»»

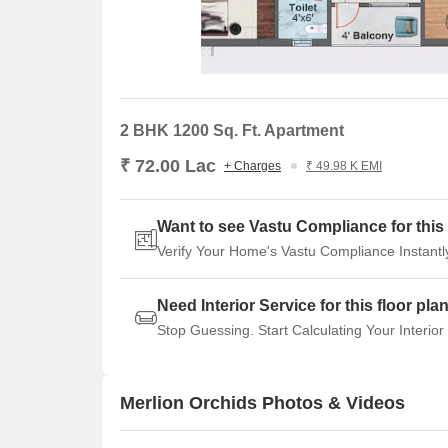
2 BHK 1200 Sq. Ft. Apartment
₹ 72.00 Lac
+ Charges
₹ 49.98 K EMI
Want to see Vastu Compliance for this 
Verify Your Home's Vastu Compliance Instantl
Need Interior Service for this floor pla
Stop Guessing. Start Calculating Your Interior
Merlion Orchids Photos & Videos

««
»»

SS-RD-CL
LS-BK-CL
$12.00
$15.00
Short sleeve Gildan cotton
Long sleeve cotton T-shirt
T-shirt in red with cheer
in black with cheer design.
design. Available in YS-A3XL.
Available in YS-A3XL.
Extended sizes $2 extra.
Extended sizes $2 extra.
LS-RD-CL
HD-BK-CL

««
»»

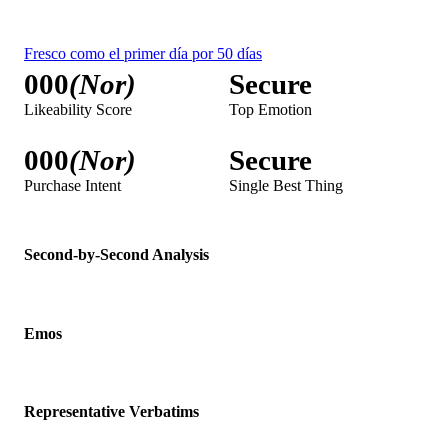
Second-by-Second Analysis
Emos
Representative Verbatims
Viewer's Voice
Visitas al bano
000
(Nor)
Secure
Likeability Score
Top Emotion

««

Work item - Could you restate, word for word, the lines above from the one with "Need Interior Service for this floor pla" to the one with "Merlion Orchids Photos & Videos", both included?

Written solution -
Need Interior Service for this floor pla
Stop Guessing. Start Calculating Your Interior
Merlion Orchids Photos & Videos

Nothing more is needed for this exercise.